(Dataset entries)
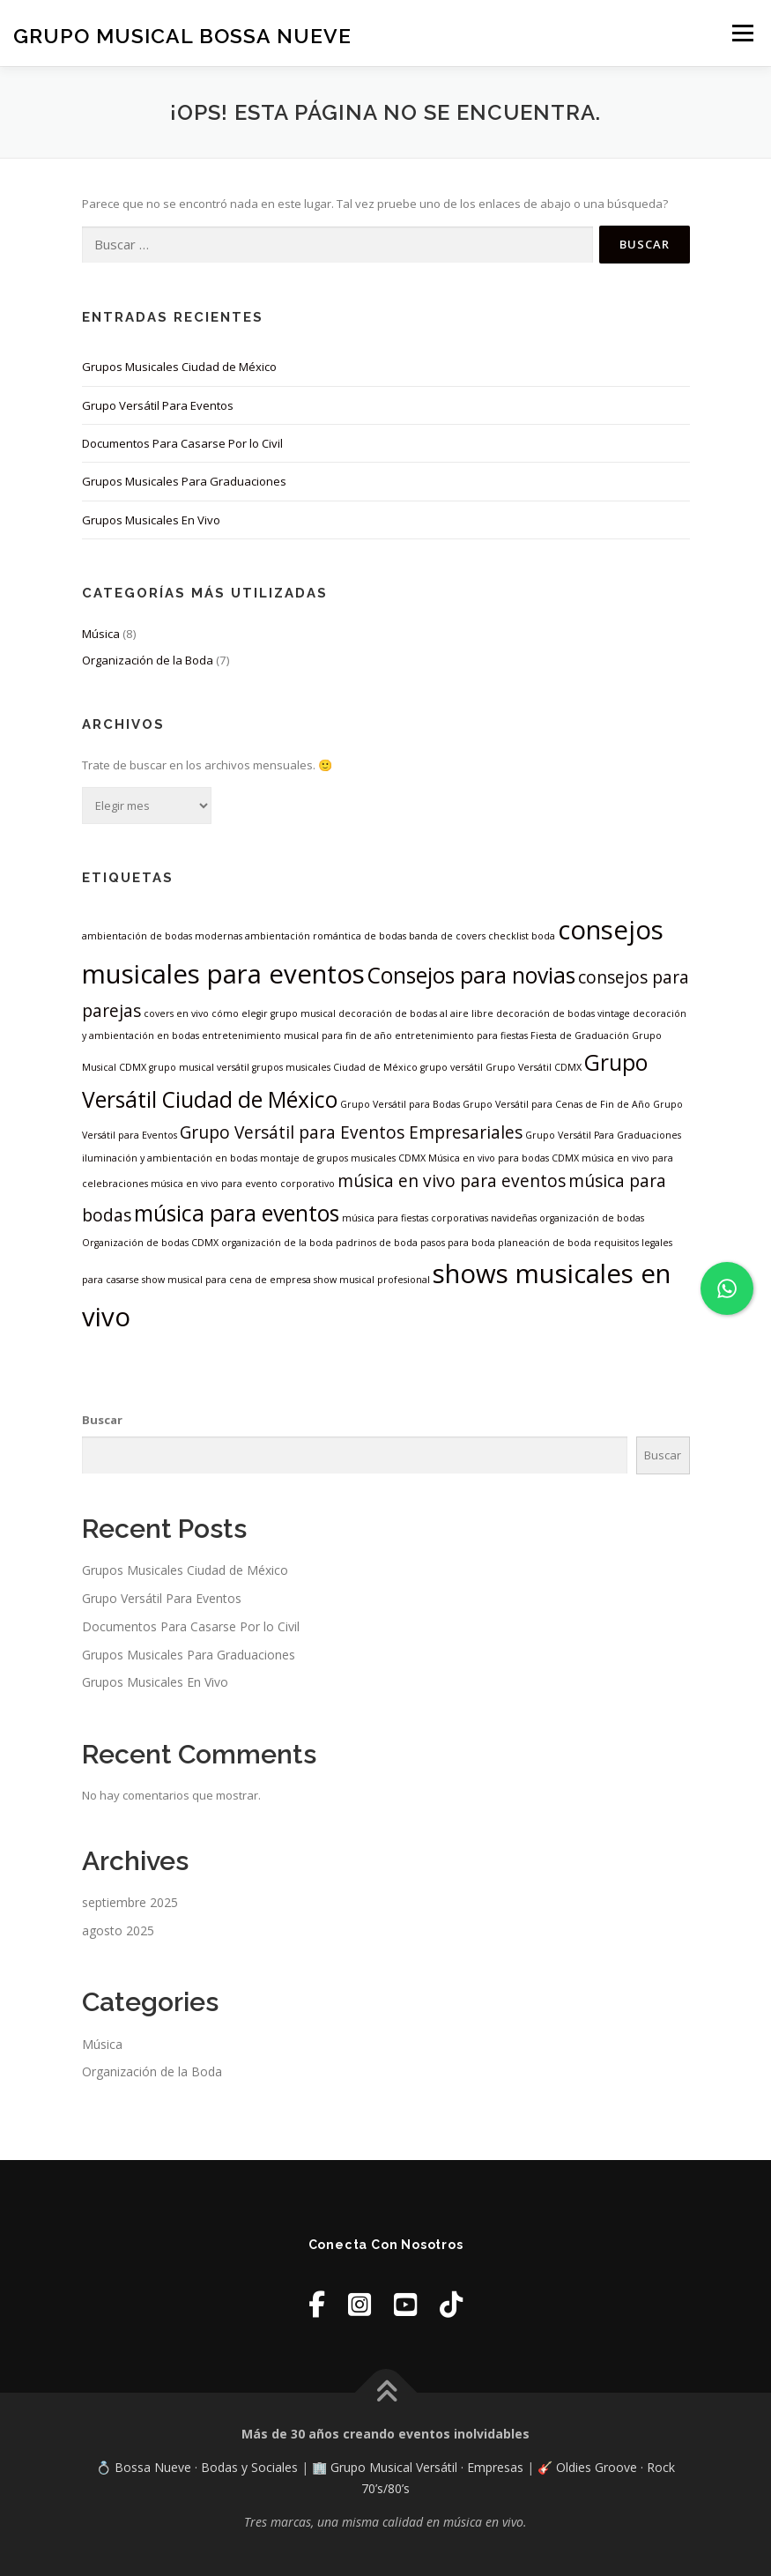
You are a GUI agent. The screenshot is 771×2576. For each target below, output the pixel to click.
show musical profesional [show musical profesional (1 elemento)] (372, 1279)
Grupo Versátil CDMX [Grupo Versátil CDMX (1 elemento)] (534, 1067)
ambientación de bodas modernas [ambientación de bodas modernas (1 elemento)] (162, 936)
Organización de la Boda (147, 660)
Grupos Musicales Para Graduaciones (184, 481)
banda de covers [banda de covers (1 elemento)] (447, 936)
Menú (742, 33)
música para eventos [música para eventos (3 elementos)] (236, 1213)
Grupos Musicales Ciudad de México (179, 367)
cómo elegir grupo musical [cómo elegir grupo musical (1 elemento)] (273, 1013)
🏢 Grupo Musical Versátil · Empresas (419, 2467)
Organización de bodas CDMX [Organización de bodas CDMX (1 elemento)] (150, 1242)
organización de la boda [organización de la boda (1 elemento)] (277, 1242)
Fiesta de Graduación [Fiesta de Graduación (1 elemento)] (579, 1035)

* * *

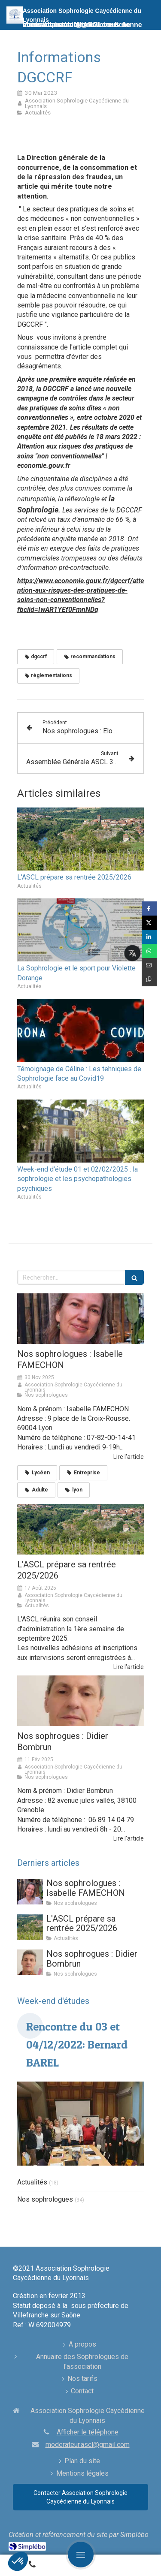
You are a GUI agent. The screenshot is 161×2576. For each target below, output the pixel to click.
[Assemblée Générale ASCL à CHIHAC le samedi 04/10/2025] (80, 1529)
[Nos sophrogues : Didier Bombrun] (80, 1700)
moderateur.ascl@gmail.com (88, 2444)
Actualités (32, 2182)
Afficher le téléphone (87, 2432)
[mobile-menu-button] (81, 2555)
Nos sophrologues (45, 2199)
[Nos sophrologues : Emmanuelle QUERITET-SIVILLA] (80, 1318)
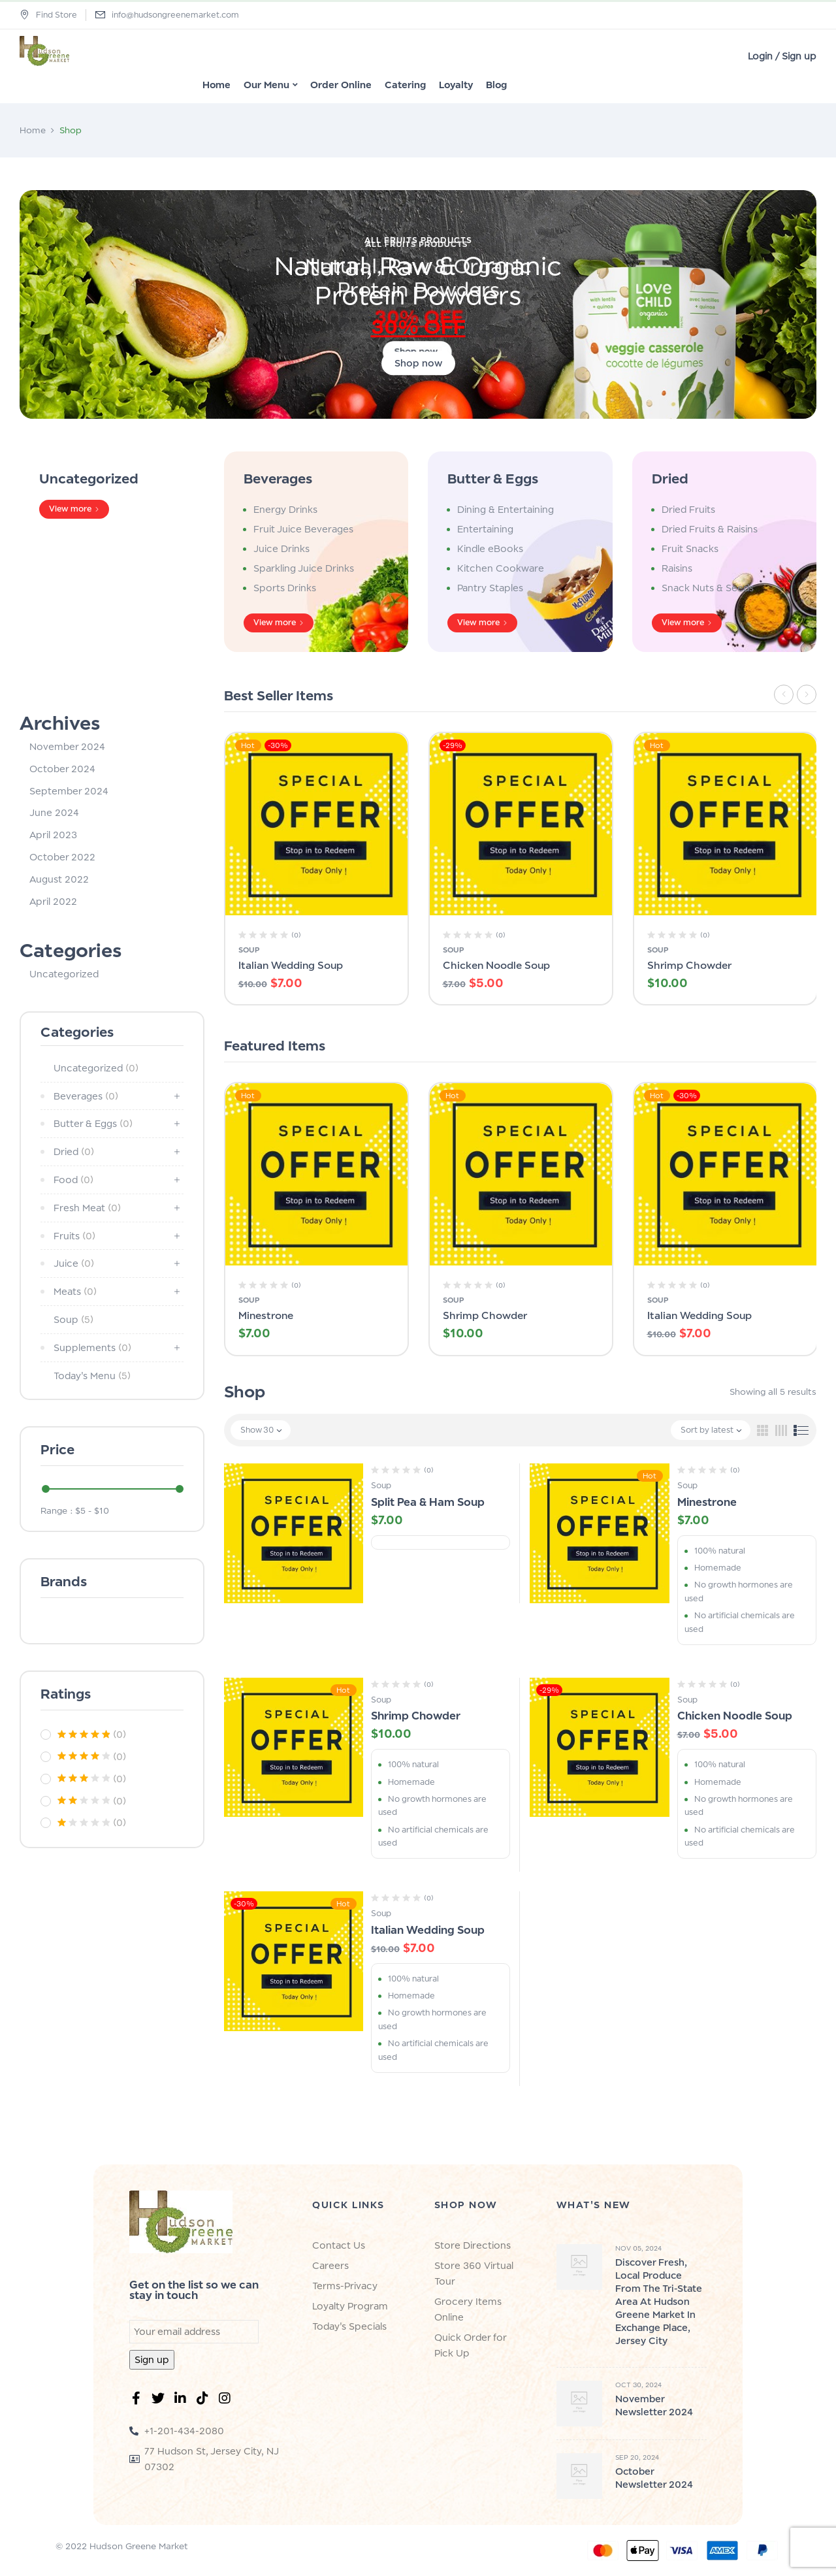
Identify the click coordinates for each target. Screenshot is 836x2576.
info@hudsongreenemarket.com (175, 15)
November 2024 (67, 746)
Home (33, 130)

## Exercise
Check each line of the records for "agent" and copy the ones that contain it.

## Expected answer
You are a GUI agent. The screenshot is 771×2576. For each target below, output the pixel to click.
You are a GUI agent. The screenshot is 161×2576. For each target below, output the pixel to click.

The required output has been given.